Sunday, June 21, 2020

Coronavirus Fears, But A V-Shape Recovery Still Possible

The stock market now fears a resurgence of the coronavirus will interfere with the re-opening of the economy.  As a result, evidence of a strong economic bounce-back could provide only a fleeting boost to the market on concern the strength will not persist.  Reports of renewed downturns in the infection rates in the few states that recently had an upturn could be more important positives for the market than strong economic data.

Alternatively, the market may become comfortable that the increase in infections arising from renewed business activity will not stop the re-openings. With medical treatment of the virus improving, including reducing deadly virus-induced inflammation, this shift in market view cannot be ruled out.

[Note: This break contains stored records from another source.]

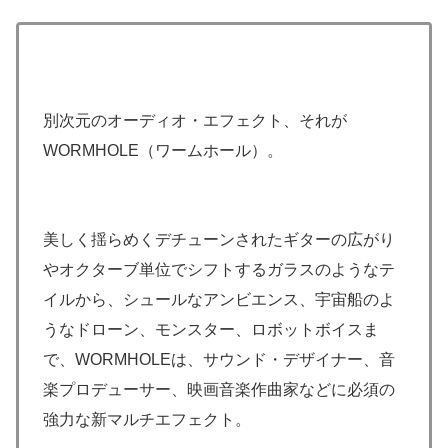
別次元のオーディオ・エフェクト、それが
WORMHOLE（ワームホール）。
美しく揺らめくデチューンされたギターの広がり
やオクターブ単位でシフトするガラスのようなテ
イルから、シュールなアンビエンス、宇宙船のよ
うなドローン、モンスター、ロボットボイスま
で、WORMHOLEは、サウンド・デザイナー、音
楽プロデューサー、映画音楽作曲家などに必須の
強力な新マルチエフェクト。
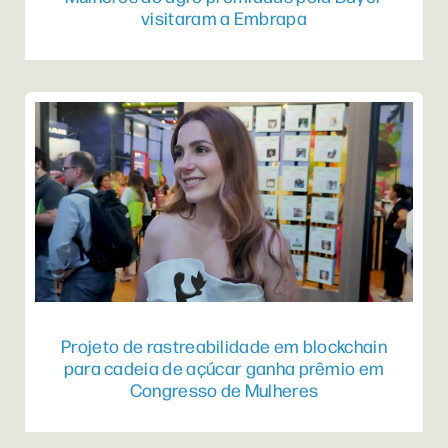
visitaram a Embrapa
Projeto de rastreabilidade em blockchain
para cadeia de açúcar ganha prêmio em
Congresso de Mulheres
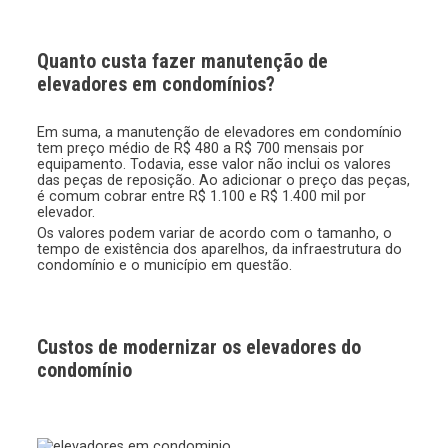
Quanto custa fazer manutenção de
elevadores em condomínios?
Em suma, a manutenção de elevadores em condomínio
tem preço médio de R$ 480 a R$ 700 mensais por
equipamento. Todavia, esse valor não inclui os valores
das peças de reposição. Ao adicionar o preço das peças,
é comum cobrar entre R$ 1.100 e R$ 1.400 mil por
elevador.
Os valores podem variar de acordo com o tamanho, o
tempo de existência dos aparelhos, da infraestrutura do
condomínio e o município em questão.
Custos de modernizar os elevadores do
condomínio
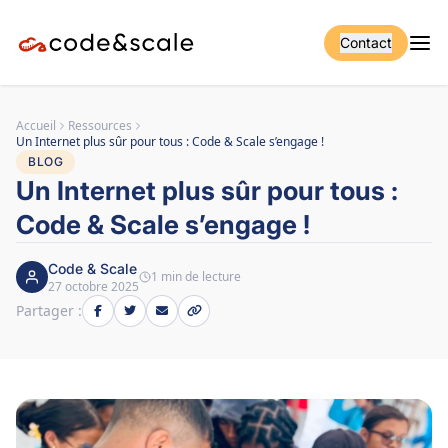
Contact
Accueil
Ressources
Un Internet plus sûr pour tous : Code & Scale s’engage !
BLOG
Un Internet plus sûr pour tous :
Code & Scale s’engage !
Code & Scale
1 min de lecture
27 octobre 2025
Partager :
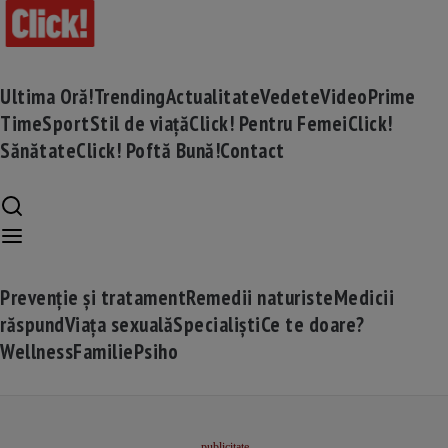
Ultima Oră!
Trending
Actualitate
Vedete
Video
Prime
Time
Sport
Stil de viață
Click! Pentru Femei
Click!
Sănătate
Click! Poftă Bună!
Contact
Prevenție și tratament
Remedii naturiste
Medicii
răspund
Viața sexuală
Specialiști
Ce te doare?
Wellness
Familie
Psiho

Although coronavirus cases are rising in some states and the Unemployment Claims remain stubbornly high, there are hints of a V-shaped economic recovery.  The surge in May Retail Sales shows the consumer is leading the way.  Manufacturing is coming back, with motor vehicle plants back to full operations.  And early indicators of the housing sector show strong demand re-surfacing.

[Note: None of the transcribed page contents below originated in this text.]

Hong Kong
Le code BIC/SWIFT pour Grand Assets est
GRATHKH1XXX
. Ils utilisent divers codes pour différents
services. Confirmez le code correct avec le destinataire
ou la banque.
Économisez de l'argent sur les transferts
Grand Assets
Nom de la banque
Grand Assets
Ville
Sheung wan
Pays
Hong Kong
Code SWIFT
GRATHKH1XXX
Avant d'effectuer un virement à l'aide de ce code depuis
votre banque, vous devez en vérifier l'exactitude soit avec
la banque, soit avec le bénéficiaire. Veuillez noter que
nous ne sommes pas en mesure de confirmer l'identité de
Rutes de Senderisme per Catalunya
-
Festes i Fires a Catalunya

A manufacturing comeback was seen in last week's release of the Philadelphia Fed Mfg Survey.  It rebounded into positive territory in June, with the Index climbing to +26.3 after three sharply negative months.  New Orders and Shipments turned positive, while Employment was less negative than in May.  Another Phil Fed release, the ADS Index -- a measure of many high-frequency indicators -- has moved to all-time highs.  It indicates that economic growth is now well above trend.

Restaurant reservations have continued to improve, as well.  The Open Table Index is about 40% pts higher than the March low point.  But, restaurant capacity utilization is only about 60% of last year's level, showing the impact of social distancing.  Eating-out should climb further in the next few weeks as New York City implements its phase 2 re-opening that permits outside dining.

This week's US economic data should continue to build a case for a V-shaped recovery.  Consensus expects an increase in the Markit US Mfg PMI to 44.0 in June from 39.8 in May.  But, the Mfg ISM risks printing above 50, based on the jump in the Phil Fed Mfg Index.  Consensus looks for a drop in Initial Claims to 1.275 Mn from 1.508 Mn in the prior week. A similar forecast missed last week, but with a growing number of areas reopening, there may be a better chance this week.  May Durable Goods Orders are expected to reverse part of April's plunge.  The risk is the rebound will exceed the consensus estimates of +10.3% m/m Total and +2.8% Ex Transportation.  May Consumer Spending is seen bouncing a large 9.0% m/m after -13.6% in April, reflecting the surge in Retail Sales.